To better understand the flow of the eInvoicing 4-Corner Model, here’s a breakdown of the roles and responsibilities at each corner of the system:

Corner Role Who Is It?
Corner 1 Invoice Sender Supplier / Your Business
Corner 2 Supplier’s ASP Your Accredited Service Provider
Corner 3 Buyer’s ASP Customer’s Accredited Service Provider
Corner 4 Invoice Receiver Customer / Buyer
Corner 5 Tax Authority FTA Central Reporting Platform

Which Businesses Are Affected — And When?

The eInvoicing mandate applies to all B2B transactions in the UAE, including those involving non-VAT registered entities and government transactions (B2G). 

 

This means that any business engaged in business-to-business or business-to-government transactions must comply with the new eInvoicing requirements. 

 

However, B2C transactions (business-to-consumer) are currently excluded from the mandatory scope, and there has been no announcement yet on their inclusion.

Exceptions

There are some exemptions to the mandate. Specifically, certain financial services and some international airline transactions are not required to comply with the eInvoicing rules. 

 

This exclusion is outlined in Ministerial Decision No. 243 of 2025, which provides clarity on which sectors are exempt due to the nature of their transactions or their existing regulatory frameworks.
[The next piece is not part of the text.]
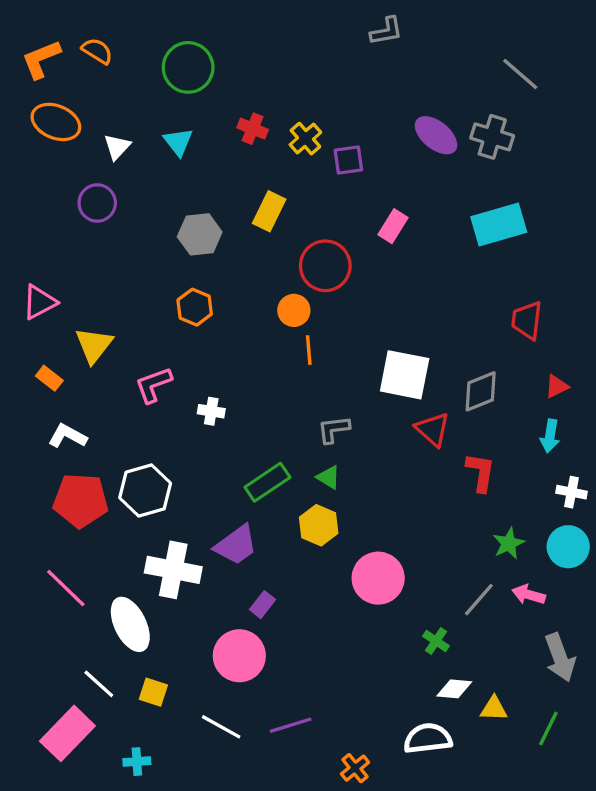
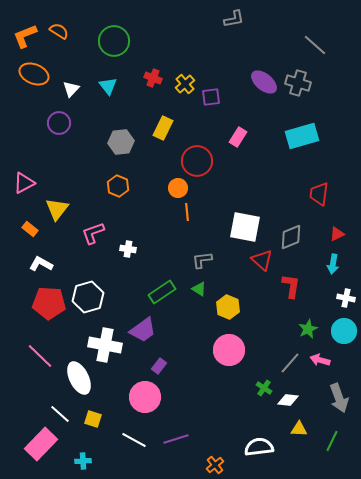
yellow hexagon: (319, 525) -> (228, 307), moved
white diamond: (454, 689) -> (288, 400), moved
Mandatory Implementation Timeline

The eInvoicing system will be implemented in phases. Below is the timeline for when different businesses need to be ready:

Phase Target Group ASP Appointment Deadline Go-Live Date
Pilot Voluntary (All businesses) July 1, 2026
Phase 1 Revenue ≥ AED 50M July 31, 2026 January 1, 2027
Phase 2 Revenue < AED 50M March 31, 2027 July 1, 2027
Government All Government Bodies March 31, 2027 October 1, 2027

Critical Note for Phase 1 Businesses:

If your business revenue exceeds AED 50M, you have less than three months from today to appoint an Accredited Service Provider (ASP). Given that ERP integrations often take 6+ months, waiting could put your business at risk of missing critical compliance deadlines.
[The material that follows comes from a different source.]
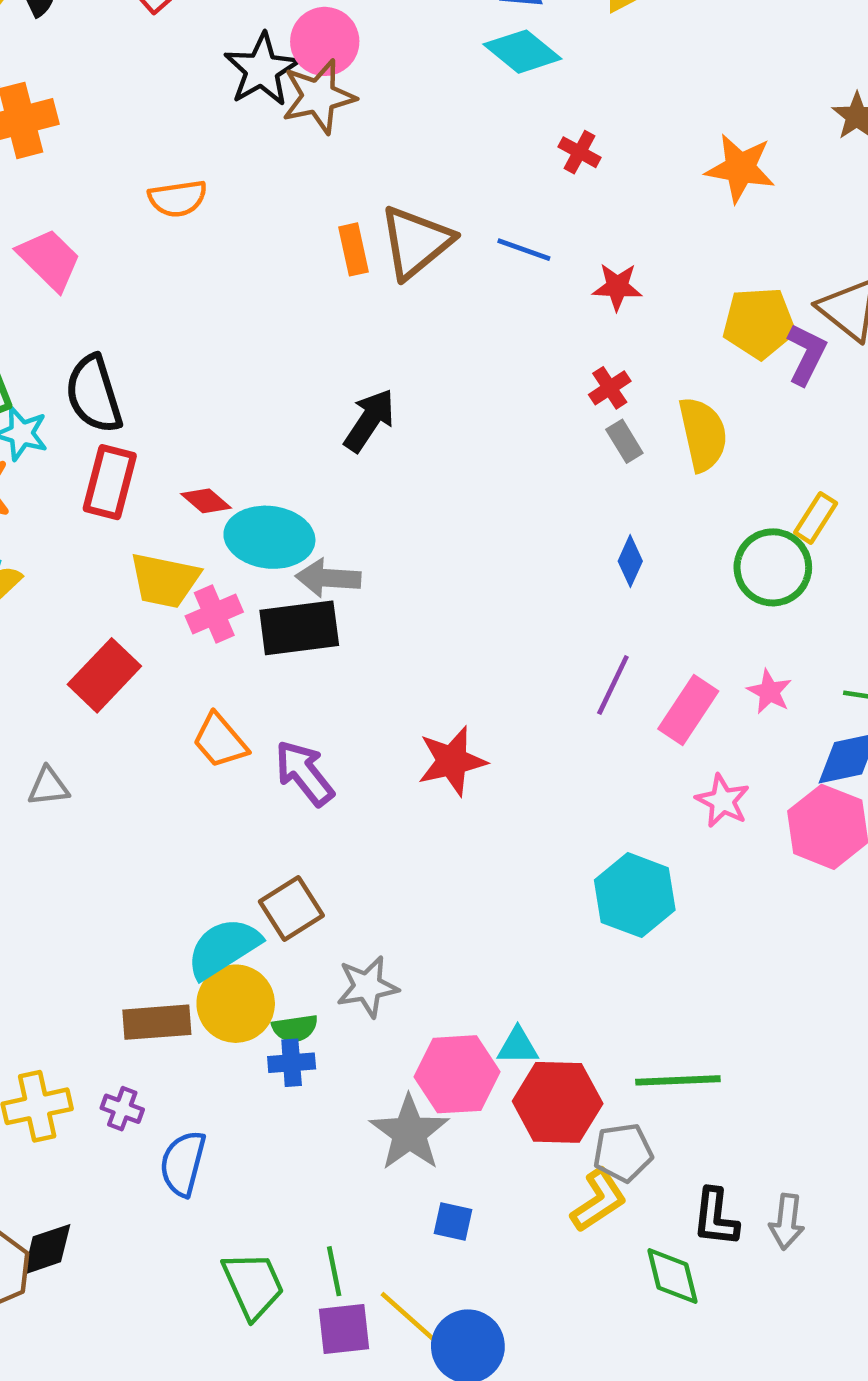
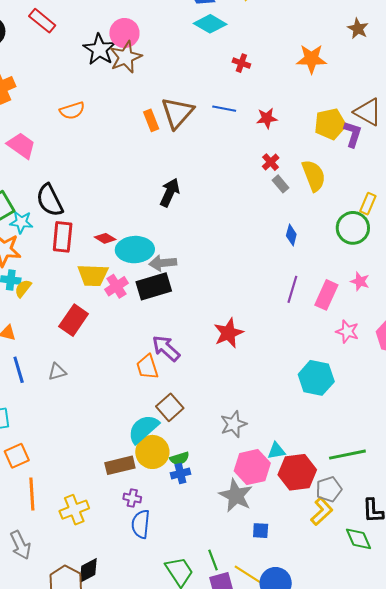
orange trapezoid: (220, 741) -> (147, 367), moved, turned 32
gray star: (367, 987) -> (233, 424), moved
purple cross: (122, 1109) -> (132, 498), moved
Penalties for Non-Compliance

The cost of errors is high under Cabinet Decision No. 129 of 2025.

  • Late Issuance: Failing to provide a compliant e-invoice within 14 days results in a AED 2,500 fine per case.
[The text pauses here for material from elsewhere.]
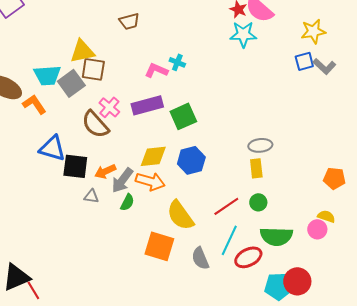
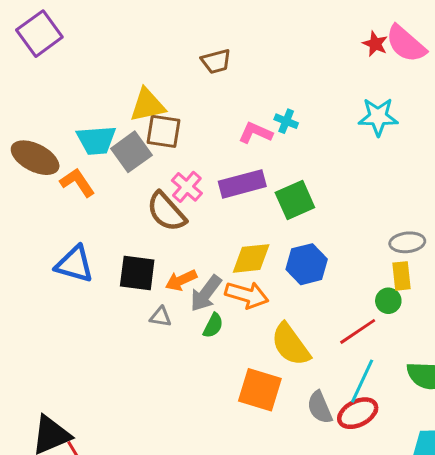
cyan star: (243, 34) -> (378, 117), moved
blue triangle: (52, 148) -> (74, 264), moved
green circle: (258, 202) -> (388, 301), moved
red ellipse: (248, 257) -> (358, 413), moved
  • Record-Keeping: Initial violations for poor records start at AED 10,000, doubling to AED 20,000 for repeat offenses within two years.

What Your Business Must Do Right Now

  1. Check Your Threshold: Confirm if you fall into the AED 50M+ category.

  2. Audit Your Tech: Ensure your ERP can produce compliant XML files.

  3. Select an ASP: Use the FTA’s EmaraTax platform to find an accredited provider and sign a commercial agreement.

  4. Test Early: Aim to complete onboarding well before the July 2026 pilot.

How ADEPTS Can Help

Compliance at this level requires more than just new software. ADEPTS provides the technical and legal oversight needed to bridge the gap.

  • Gap Analysis: We help AED 50M+ businesses map their current workflows and identify where their ERP fails the new XML standards.

  • ASP Selection: We assist in choosing the right provider based on your specific transaction volume and industry needs.

  • Legal & Tax Advisory: Our teams interpret the nuances of Ministerial Decisions No. 243 and 244 to ensure your real-time reporting is airtight before the FTA sees it.

Conclusion

The 4-Corner Model isn’t a “someday” project—it’s here. With the April 21 announcement behind us, the July pilot is only weeks away. If your revenue hits that AED 50 million mark, the January 1, 2027, deadline is closer than it looks on the calendar.

 

This shift is a major piece of the UAE’s move toward a fully automated, real-time financial landscape. With the FTA now getting a direct window into every B2B transaction, the era of “filing later” is being replaced by “reporting now.” This is a massive step in the country’s data-driven vision.

 

The smart move is to act while you still have a lead time. Businesses that start their ASP selection and ERP audits today will avoid the last-minute scramble that usually leads to errors and fines. Taking the first step now is the best way to keep your operations running smoothly.